Precision medicine remains a novelty in neurosciences. Yet new sequencing and sensor tools, and more powerful analytics, are now helping scientists’ probe the brain’s complex workings in more detail. In early 2024, FDA cleared an AI-powered clinical test for Alzheimer’s, BrainSee, which uses brain imaging and cognitive assessments to predict patients’ probability of progressing from mild cognitive impairment to dementia.
Alto Neuroscience is among the brave few to have listed in 2024, raising $129 million at the high end of its anticipated share price range.
Genetic studies are uncovering novel targets, too. Denali Therapeutics and Biogen’s Phase 3 Parkinson’s candidate inhibits the LRRK2 (leucine-rich repeat kinase 2) mutation, found to account for 5% of familial Parkinson’s disease. Alector has a Phase 2b Alzheimer’s candidate (with AbbVie) targeting TREM2, a genetic risk factor for sporadic disease, and a Phase 3 dementia program (with GSK) targeting progranulin, also linked genetically to neurodegenerative disease.
Other potential culprit genes for Alzheimer’s include APOE4. Lexeo Therapeutics is trying to counter the increased risk in patients harbouring APOE4 using a gene therapy that delivers a protective APOE2 gene.

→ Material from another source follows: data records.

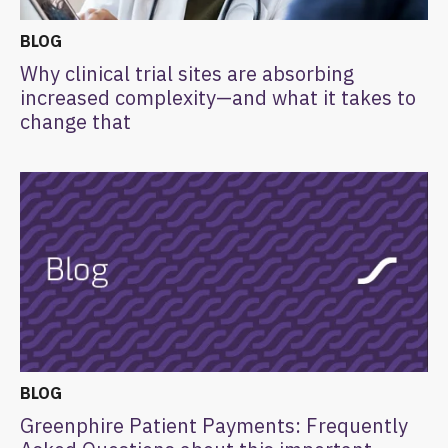
BLOG
Why clinical trial sites are absorbing
increased complexity—and what it takes to
change that
BLOG
Greenphire Patient Payments: Frequently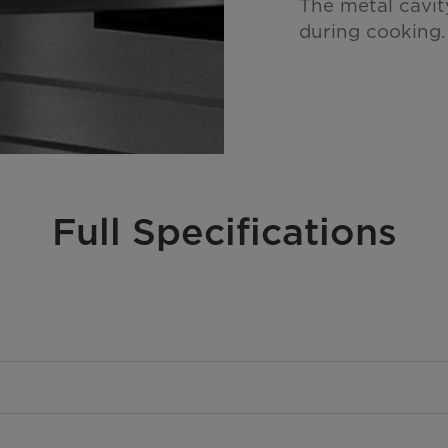
The metal cavit
during cooking.
Full Specifications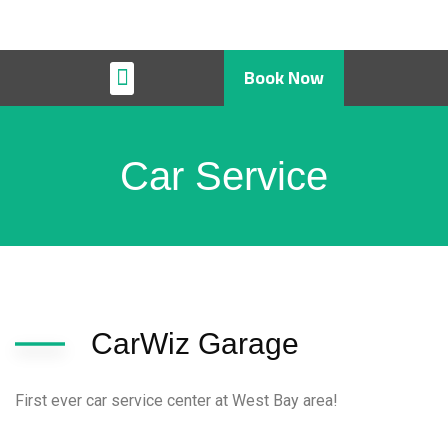
Book Now
Restaurant & Cafe
Car Service
CarWiz Garage
First ever car service center at West Bay area!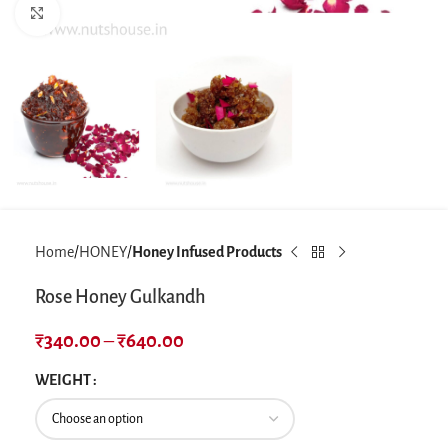
Click to enlarge
Home
HONEY
Honey Infused Products
Rose Honey Gulkandh
₹
340.00
–
₹
640.00
WEIGHT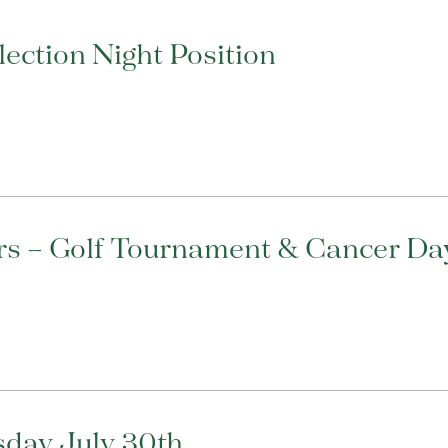
ection Night Position
rs – Golf Tournament & Cancer Day
sday July 30th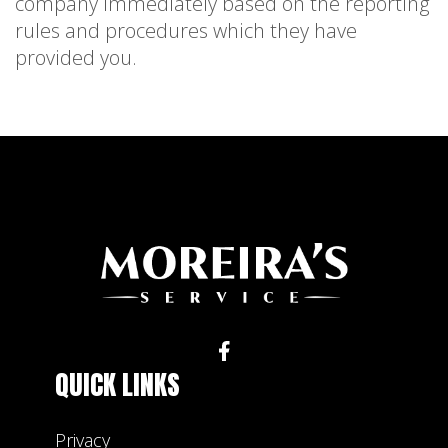
company immediately based on the reporting
rules and procedures which they have
provided you.
QUICK LINKS
Privacy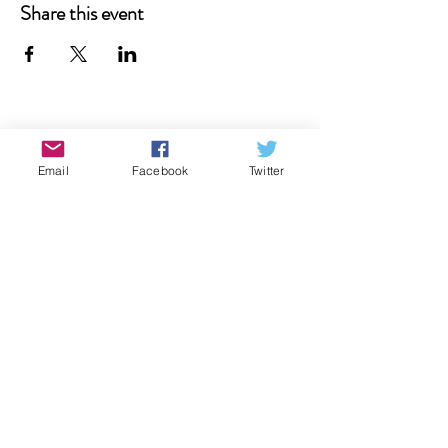
Share this event
Donate
Email
Facebook
Twitter
Contact Us
Subscribe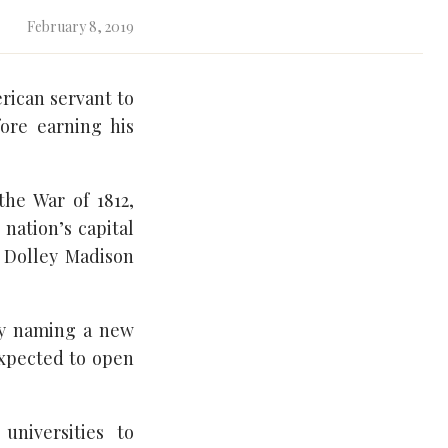
February 8, 2019
erican servant to
ore earning his
he War of 1812,
nation’s capital
 Dolley Madison
by naming a new
 expected to open
universities to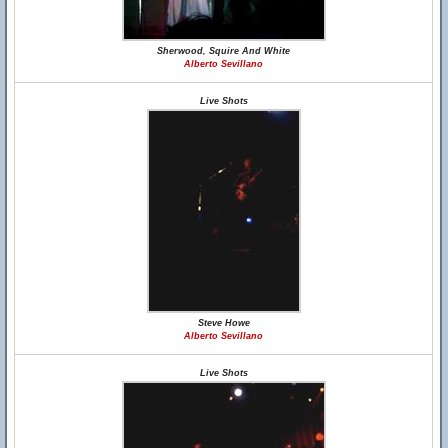
Sherwood, Squire And White
Alberto Sevillano
Live Shots
Steve Howe
Alberto Sevillano
Live Shots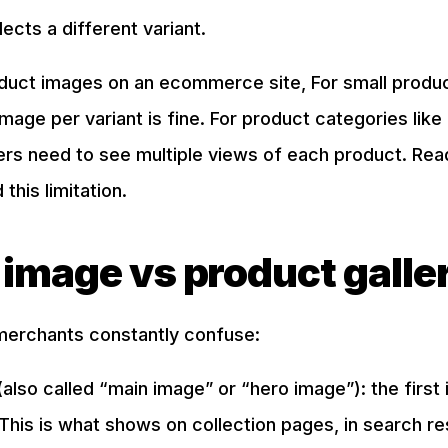
cts a different variant.
duct images on an ecommerce site, For small produc
mage per variant is fine. For product categories like c
rs need to see multiple views of each product. Read 
this limitation.
 image vs product galle
merchants constantly confuse:
also called “main image” or “hero image”): the first
. This is what shows on collection pages, in search re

Its candidate is in Phase 1 / 2 trials to slow or halt Alzheimer’s disease progression in patients harbouring APOE4. The advancing field of gene therapy offers an important new delivery modality for brain disorder therapies.
“The genetic medicine movement in dementia is starting,” says Stifel’s Matteis. “But it’s early days.” The same is true of the broader neuroscience renaissance. As for its chance of catching up with obesity: not to be dismissed outright. Novo is testing GLP-1 agonist semaglutide (the active ingredient of weight loss drug Wegovy) in thousands of Alzheimer’s patients, on the hypothesis that faulty insulin signalling may play a causal role in dementia. If that is proven – study completion is due in 2026 - we’ll need a new word for “mega-blockbuster”.
“The genetic medicine movement in dementia is starting - but it’s early days.”